### Task to complete
Copying task for the records below: reproduce each one exactly and drop the pictures.

### Provided data

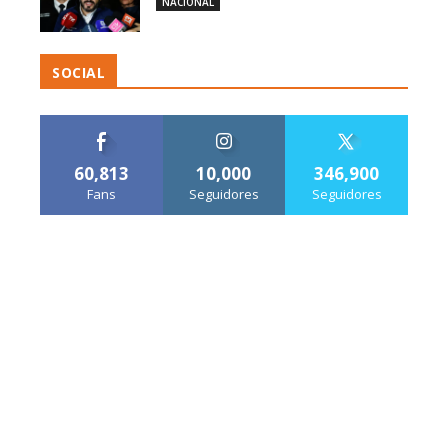
NACIONAL
SOCIAL
60,813
10,000
346,900
Fans
Seguidores
Seguidores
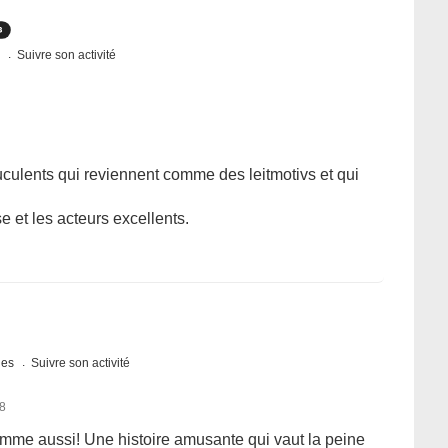
s
Suivre son activité
culents qui reviennent comme des leitmotivs et qui
 et les acteurs excellents.
ques
Suivre son activité
18
mme aussi! Une histoire amusante qui vaut la peine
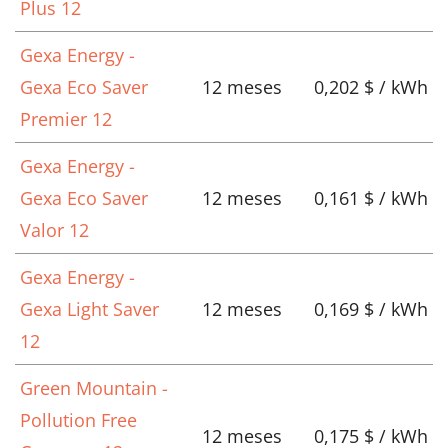
Plus 12
Gexa Energy -
Gexa Eco Saver
12 meses
0,202 $ / kWh
Premier 12
Gexa Energy -
Gexa Eco Saver
12 meses
0,161 $ / kWh
Valor 12
Gexa Energy -
Gexa Light Saver
12 meses
0,169 $ / kWh
12
Green Mountain -
Pollution Free
12 meses
0,175 $ / kWh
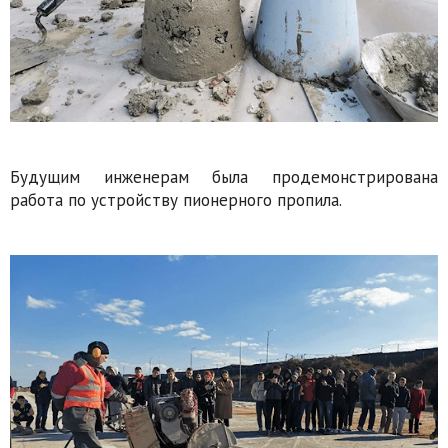
Будущим инженерам была продемонстрирована
работа по устройству пионерного пропила.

### Solution to this task
NACIONAL
SOCIAL
60,813
10,000
346,900
Fans
Seguidores
Seguidores
s
Suivre son activité
culents qui reviennent comme des leitmotivs et qui
 et les acteurs excellents.
ques
Suivre son activité
18
mme aussi! Une histoire amusante qui vaut la peine
Plus 12
Gexa Energy -
Gexa Eco Saver
12 meses
0,202 $ / kWh
Premier 12
Gexa Energy -
Gexa Eco Saver
12 meses
0,161 $ / kWh
Valor 12
Gexa Energy -
Gexa Light Saver
12 meses
0,169 $ / kWh
12
Green Mountain -
Pollution Free
12 meses
0,175 $ / kWh
Будущим инженерам была продемонстрирована
работа по устройству пионерного пропила.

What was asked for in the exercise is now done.